The wear-leveling count is sort of like the MWI and life-left attributes on the Intel and Kingston SSDs. It’s “directly related to [the] lifetime of the SSD,” according to Samsung, and it bottomed out after 300TB of writes. HD Sentinel bases its health estimate on this attribute, so it’s had a dim assessment of the 840 Series since the 300TB mark. But Samsung’s own software pronounced the drive in good health after 300TB, as it did at every subsequent milestone.
The SMART attributes also track how much of the 840 Series’ spare block reserve has been consumed by reallocated sectors. That attribute suggested there were plenty of spare blocks at the 900TB mark, so the flash’s mortality rate would have to have spiked dramatically for insufficient reserves to cause the eventual failure. Without SMART details from the time of death, we can’t be certain about what happened. We can quantify the reallocated sectors along with another important attribute: uncorrectable errors.
Uncorrectable errors can compromise data integrity and potentially cause application or system crashes, so they’re kind of a big deal. The first bunch appeared after 300TB of writes, apparently during preparation for our first unpowered retention test. The 200GB file we use to check data integrity failed multiple initial hash checks and had to be recopied before proceeding. Although the 840 Series ultimately passed the retention test and a similar one after 600TB of writes, the uncorrectable errors put a mark on its permanent record.
Between 800 and 900TB of writes, the 840 Series logged 119 more uncorrectable errors, bringing the total to 295. Anvil didn’t report any hash failures during that period, but we have its built-in integrity test set to run relatively infrequently—after each 1TB of writes—and on a 700MB file, that covers only a small portion of the flash. Regardless of whether the last spate of uncorrectable errors resulted in incorrect data, it’s probably no coincidence the 840 Series died shortly after.
When we kicked off this experiment, Samsung told us to expect warning messages before the 840 Series’ demise. Failure would resemble a compatibility error, the company said, and it could manifest in a BSOD or “other failure notice.” Since we didn’t get any warnings or failure messages, something may have gone awry at the end of the line. The 840 Series’ lifeless body is being returned home for further analysis, which we hope will shed light on the drive’s final moments.
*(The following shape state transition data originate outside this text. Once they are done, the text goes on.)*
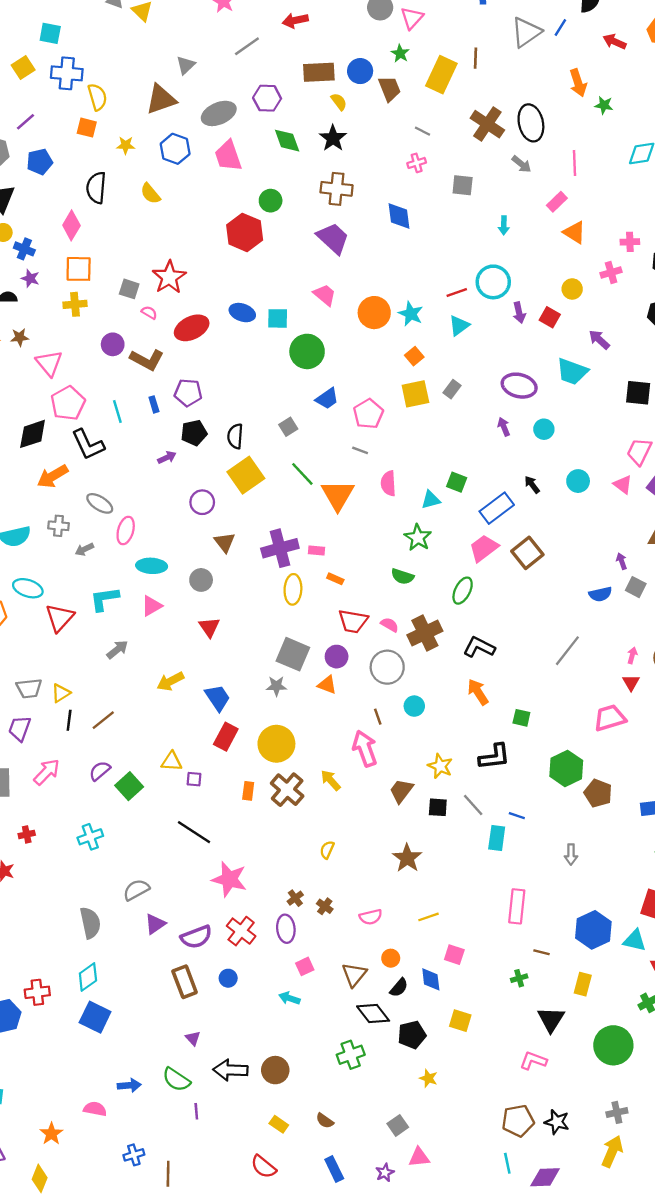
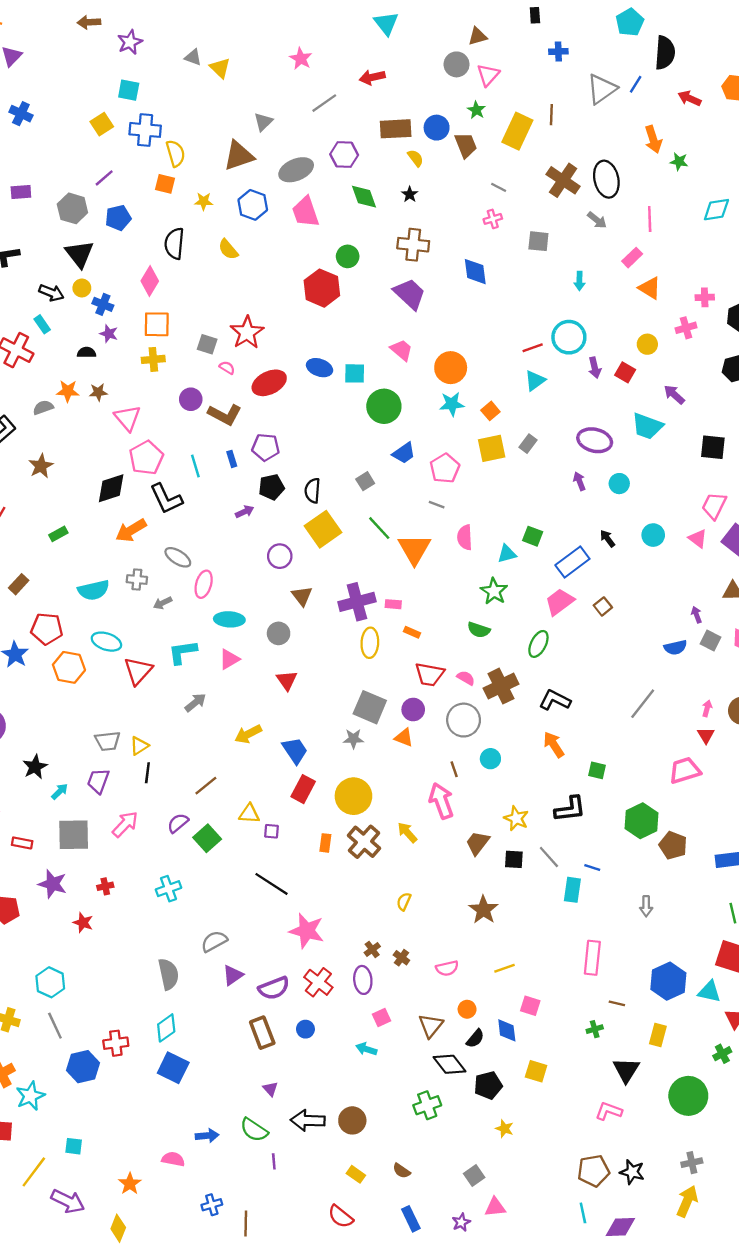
black star: (333, 138) -> (410, 194), size x0.6
cyan star: (411, 314) -> (452, 404), moved, turned -30
brown square: (527, 553) -> (603, 606), size x0.6
brown line: (103, 720) -> (206, 786), moved

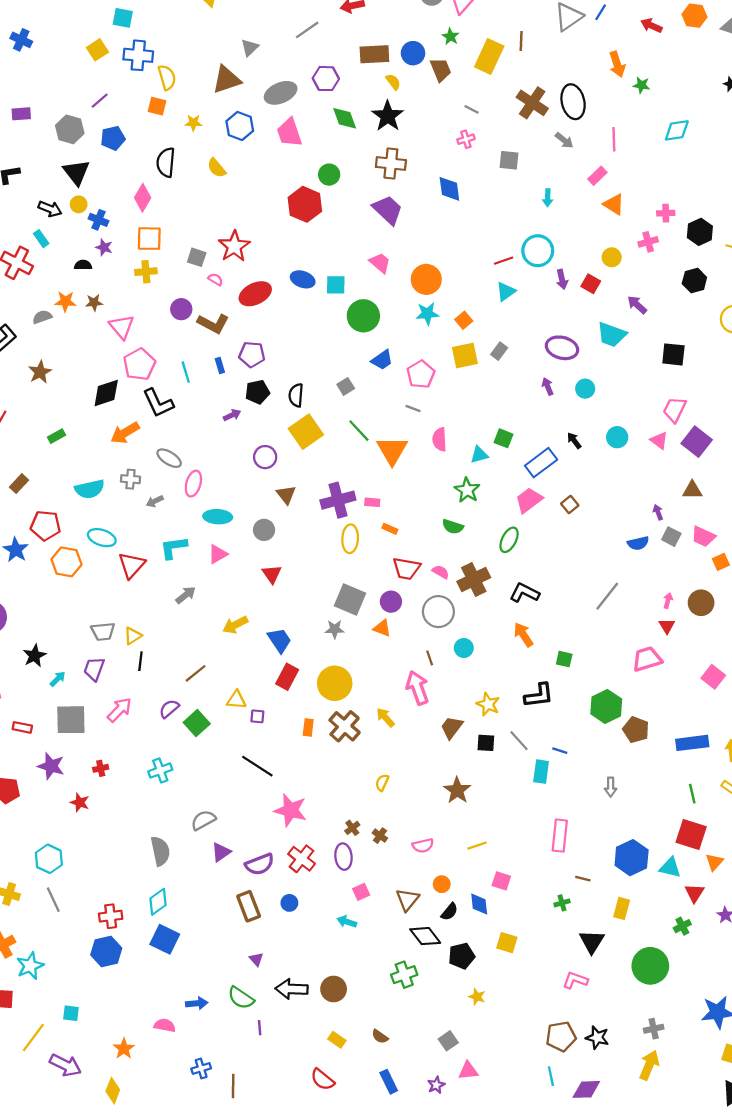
black star: (410, 194) -> (388, 116), size x2.0
blue hexagon: (83, 1067) -> (106, 951), moved

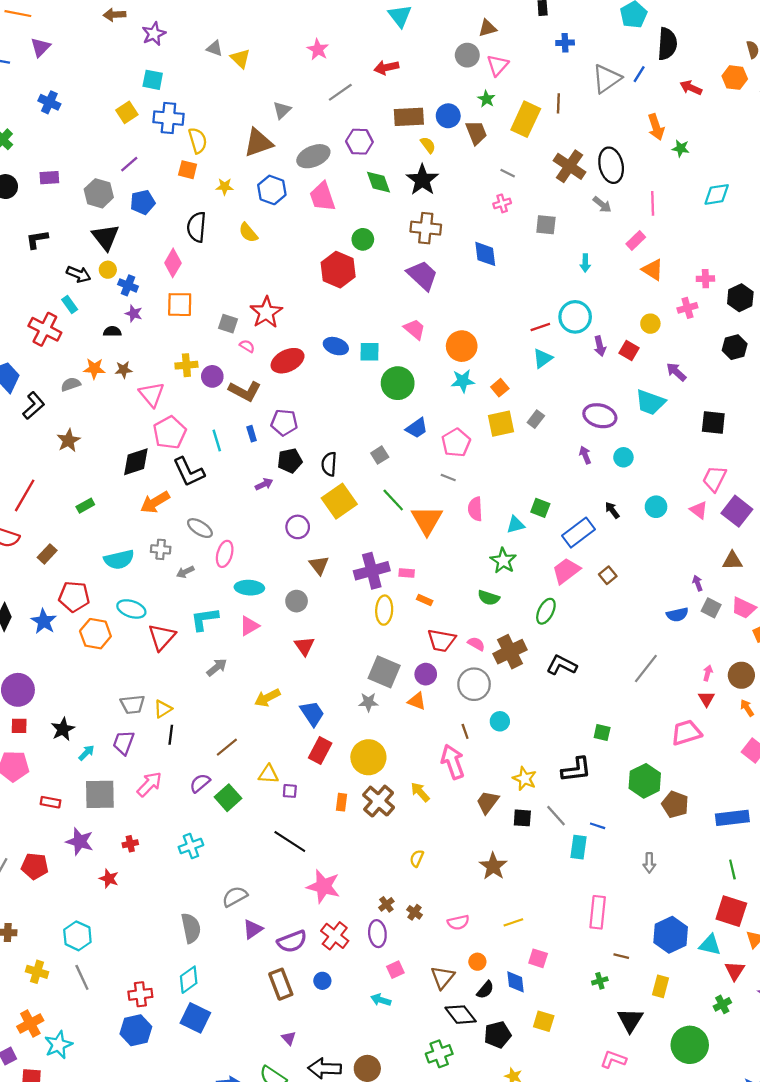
yellow cross: (146, 272) -> (186, 365), moved
orange arrow: (523, 635) -> (747, 708), moved, size x0.7

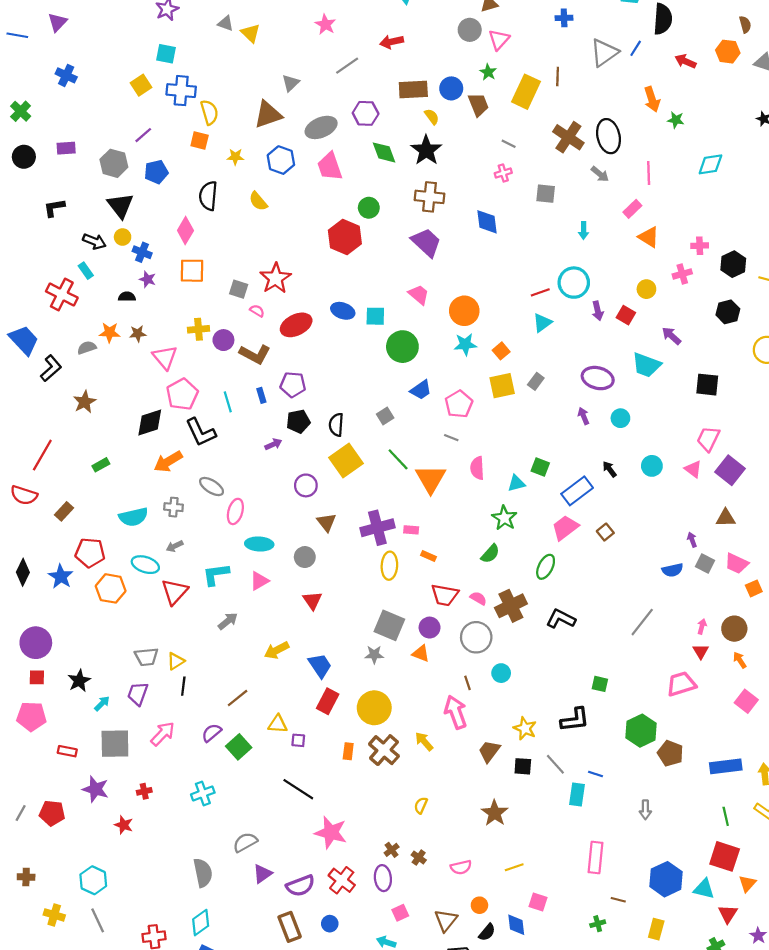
gray arrow: (185, 572) -> (175, 546), moved
green semicircle: (489, 598) -> (490, 554), turned -66

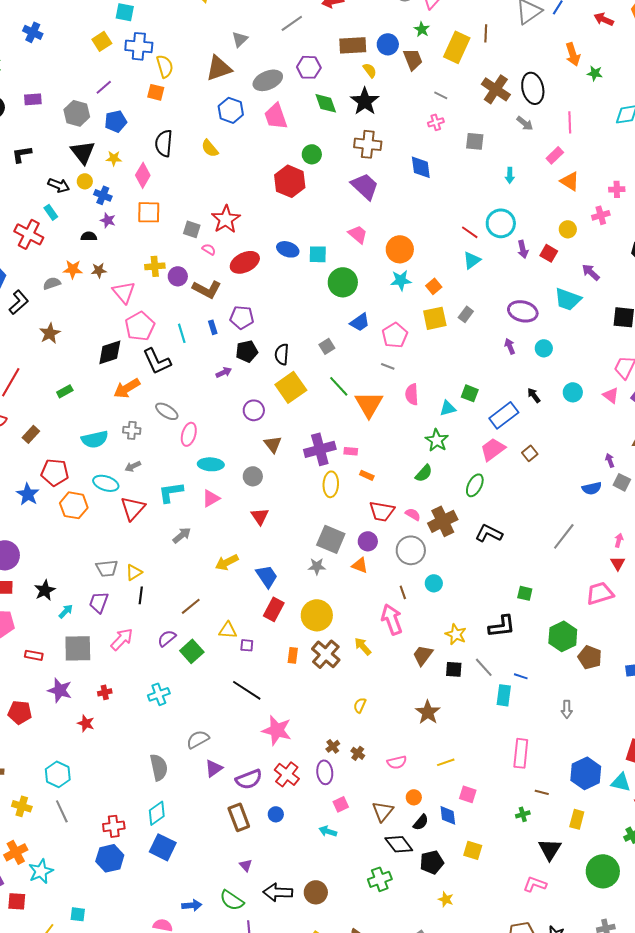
yellow star: (235, 157) -> (114, 158), moved
red line: (540, 292) -> (470, 232), turned 54

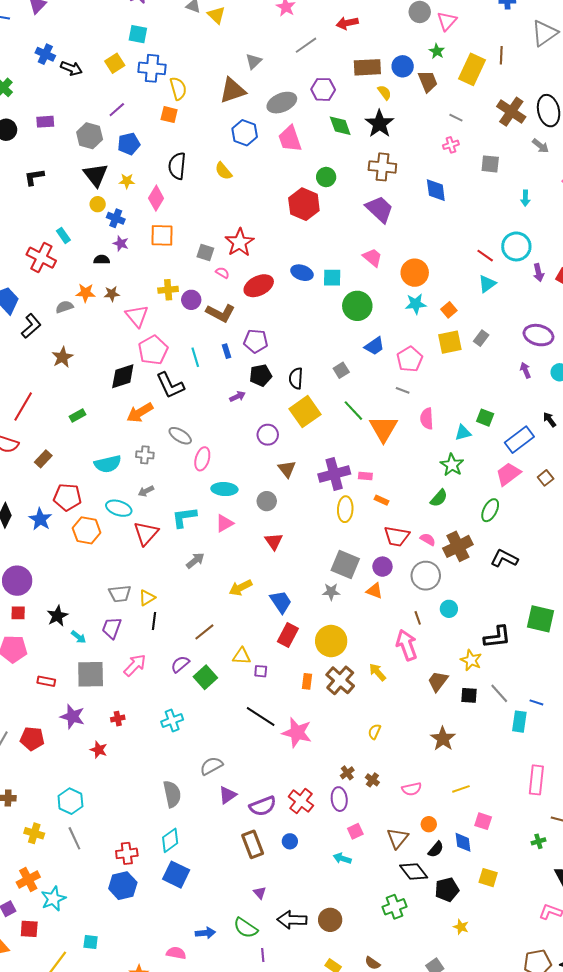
black arrow: (59, 185) -> (71, 68), moved
green square: (525, 593) -> (540, 619), size x1.8
cyan arrow: (66, 611) -> (79, 637), turned 84
black L-shape: (502, 626) -> (497, 637), moved
pink star: (277, 730) -> (297, 733), moved

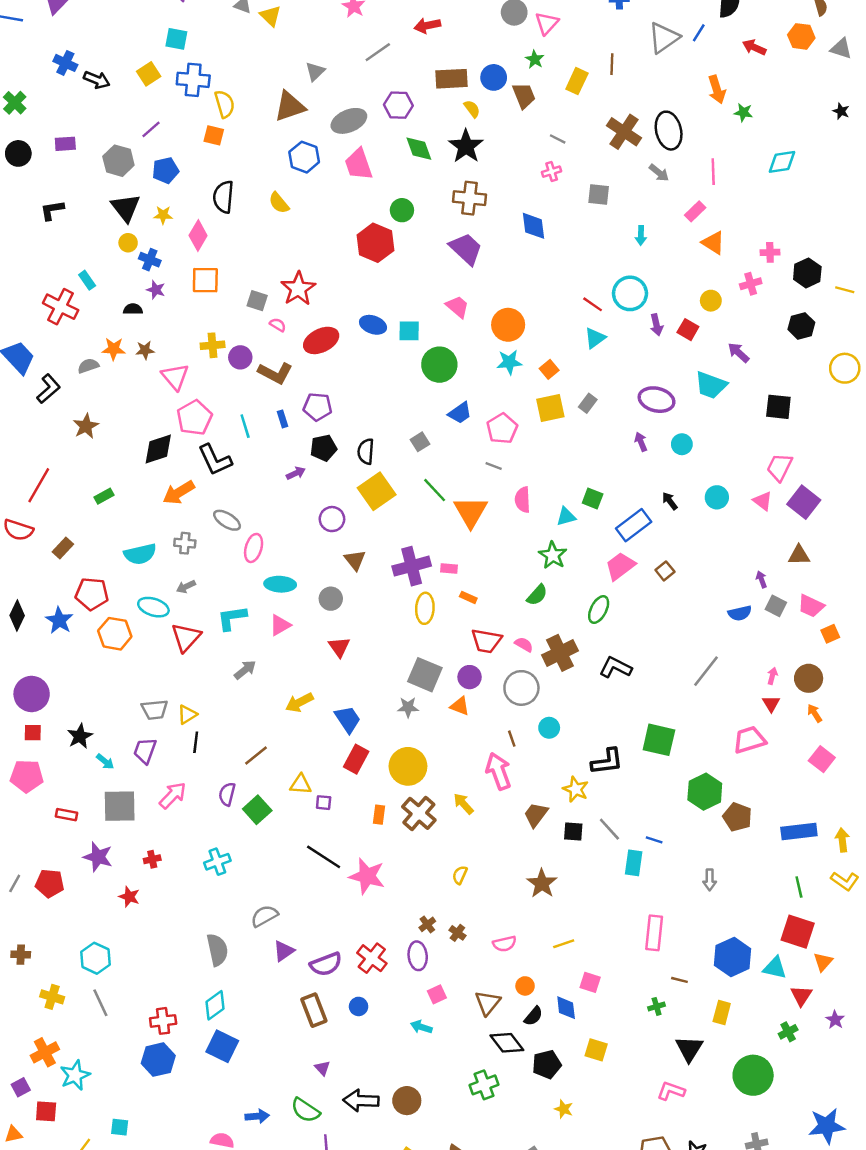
yellow rectangle: (472, 69) -> (577, 81), size x0.7
purple semicircle: (180, 664) -> (227, 794), turned -36

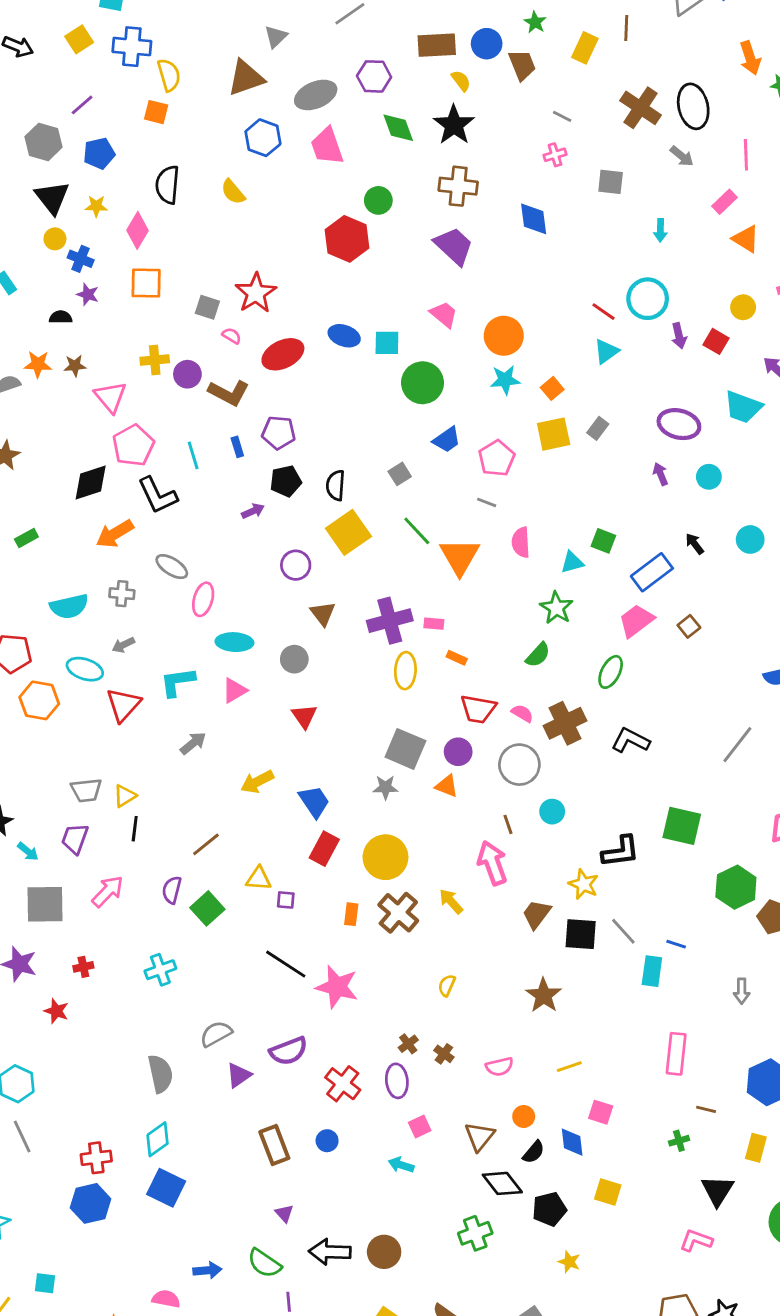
black square: (573, 832) -> (581, 934), size x1.4
purple semicircle: (326, 964) -> (289, 1051), moved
All these casualties are bumming me out, so let’s turn our attention to the survivors…
The petabyte club
As their comrades fell around them, the Corsair Neutron GTX, Samsung 840 Pro, and compressible Kingston HyperX 3K drives soldiered on to 1PB without issue. That’s kind of miraculous, really: a bunch of consumer-grade SSDs withstanding one freaking petabyte of writes. None of these drives are rated for more than 200TB.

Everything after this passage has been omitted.